Hanna set a palm to her forehead. “I’m dizzy. Is there any place I may sit down?” She began to move to the broad couch to the left of the door, but Sorgatani steered her to a similar couch set on the right side of the door. “Women don’t sit or sleep on that side. Here.” She seated her on an embroidered cushion, then clapped her hands.

The door slid open and Breschius entered, carrying a tray in one hand which he balanced adroitly with his stump. It contained a fine porcelain cup steaming with an aromatic brew and a bowl of leek-and-venison stew. He placed the tray on the bed and retreated to the opposite side, where he knelt on a layer of rugs.

“Eat.” Sorgatani busied herself opening and shutting drawers in a tall chest standing beside the couch. At her back rested a saddle set on a wooden tree, decorated with silver ornaments and draped with a fine bridle.

Hanna tried not to wolf down her food, knowing it better to eat slowly to spare her stomach the shock of rich food. The tea eased the cold, as did the cozy warmth in the chamber, which emanated from a brazier. As she ate, she studied the furnishings: an altar containing a golden cup, a mirror, a handbell, and a flask. The couch, more like a boxed-in bed, behind Breschius was covered by a felt blanket displaying bright animals: a golden phoenix, a silver griffin, a red deer. No familiar sights greeted her, as would have been the case in any Wendish hall or house she’d had reason to bide in when she rode her messages for King Henry. In the land of the Kerayit, she was a stranger.

“I saw you in dreams, sometimes,” she said at last, not knowing how to speak to one whose language she ought not to know; not knowing how to interpret the many things she saw that were unfamiliar to her. “I looked for you through fire, but these many days I have not been able to see you, or anyone.”

Sorgatani turned. It was apparent she had been waiting for Hanna to speak, thus showing she was finished eating.

“Your Eagle’s Sight, do you mean?” Sorgatani looked over at Breschius. The net that covered her hair chimed in an echo of his anklets and bracelet. Her earrings swayed, a dozen tiny silver fish swarming on the tide of her movement. “Liath spoke of this gift. She taught me its rudiments.”

“She taught you!”

“Is it meant to be hoarded only to your chieftain’s messengers?”

“So I always understood.”

“Yet who taught them? Have you ever asked yourself that? And why?”

“Why were we taught? So that we might see and speak across distances, and thus communicate with each other and with the regnant. In this way the regnant gains strength.”

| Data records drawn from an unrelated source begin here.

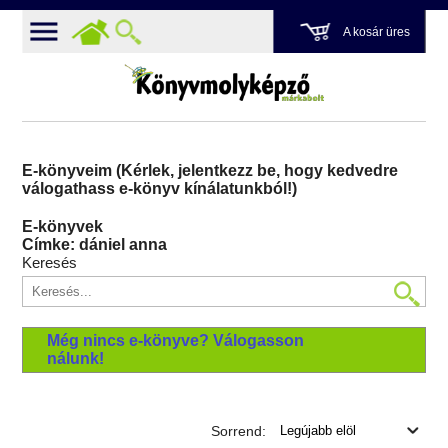
A kosár üres
E-könyveim (Kérlek, jelentkezz be, hogy kedvedre
válogathass e-könyv kínálatunkból!)
E-könyvek
Címke: dániel anna
Keresés
Még nincs e-könyve? Válogasson
nálunk!
Sorrend:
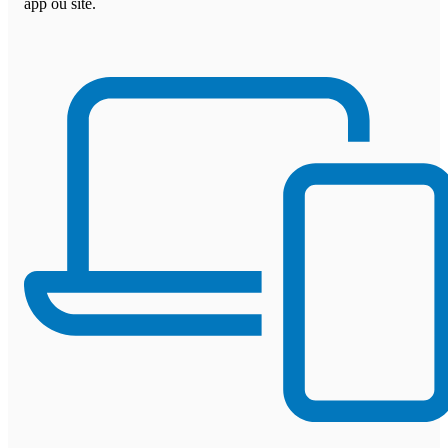
app ou site.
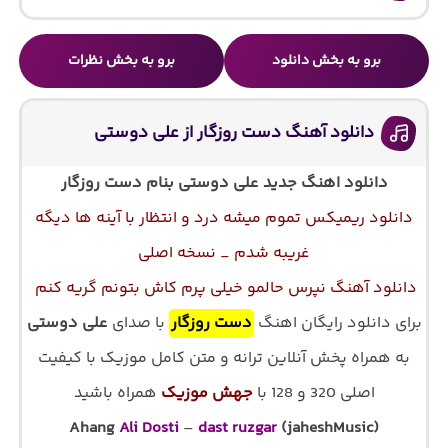
برو به بخش دانلود
برو به بخش نظرات
دانلود آهنگ دست روزگار از علی دوستی
دانلود اهنگ جدید علی دوستی بنام دست روزگار
دانلود ریمیکس تموم میشه درد و انتظار با آینه ها دیگه
غریبه شدم _ نسخه اصلی
دانلود آهنگ نپرس حالمو خیلی پرم کاش بتونم گریه کنم
برای دانلود رایگان اهنگ
دست روزگار
با صدای
علی دوستی
به همراه پخش آنلاین ترانه و متن کامل موزیک با کیفیت
اصلی 320 و 128 با
جهش موزیک
همراه باشید
Ahang
Ali Dosti
–
dast ruzgar
(jaheshMusic)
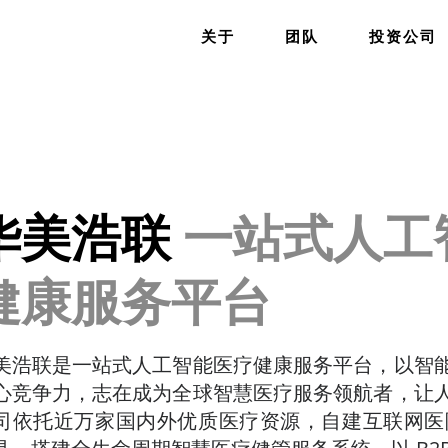
关于
团队
投资公司
华美浩联
一站式人工
健康服务平台
美浩联是一站式人工智能医疗健康服务平台，以智
心竞争力，志在成为全球智慧医疗服务领航者，让
司依托近万家国内外优质医疗资源，自建互联网医院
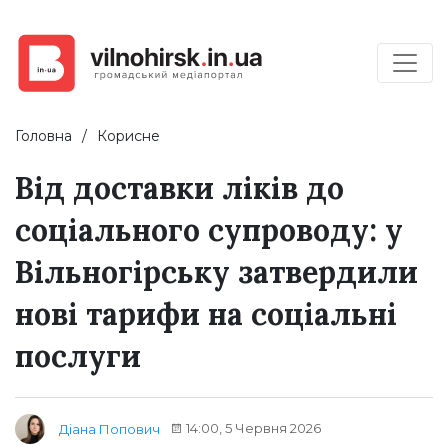
Головна
Корисне
Від доставки ліків до
соціального супроводу: у
Вільногірську затвердили
нові тарифи на соціальні
послуги
14:00, 5 Червня 2026
Діана Попович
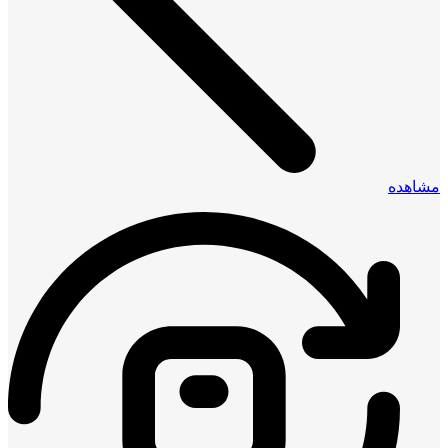
مشاهده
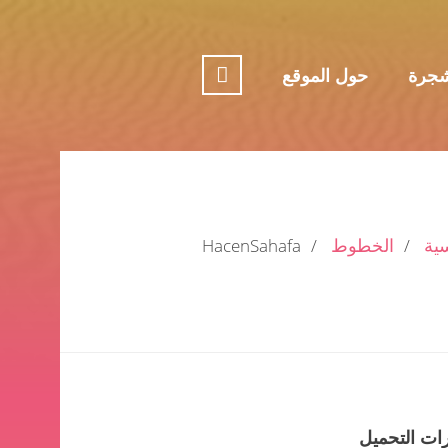
جرة
حول الموقع
سية
الخطوط
HacenSahafa
ات التحميل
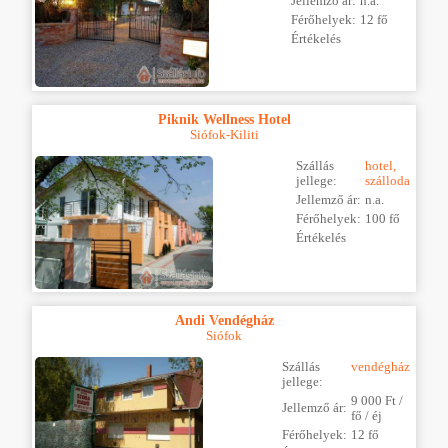
Jellemző ár:
n.a.
Férőhelyek:
12 fő
Értékelés
Piknik Wellness Hotel
Siófok-Kiliti
Szállás
hotel,
jellege:
szálloda
Jellemző ár:
n.a.
Férőhelyek:
100 fő
Értékelés
Andi Vendégház
Siófok
Szállás
vendégház
jellege:
9 000 Ft /
Jellemző ár:
fő / éj
Férőhelyek:
12 fő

“For what purpose? Nay, do not answer that question. All chieftains wish to be strong so they can vanquish those who stand against them. Yet before I learned to see through fire, I learned about the nature of the heavens and the mysteries of the crowns. For all my life I have been able to perceive beyond the veil of the world the gateway which we here in the middle world see as a burning stone. In its flames those with sight can see across long distances, and some can even hear and speak words. The Holy One, whose knowledge is ancient and terrible, can glimpse past and future.”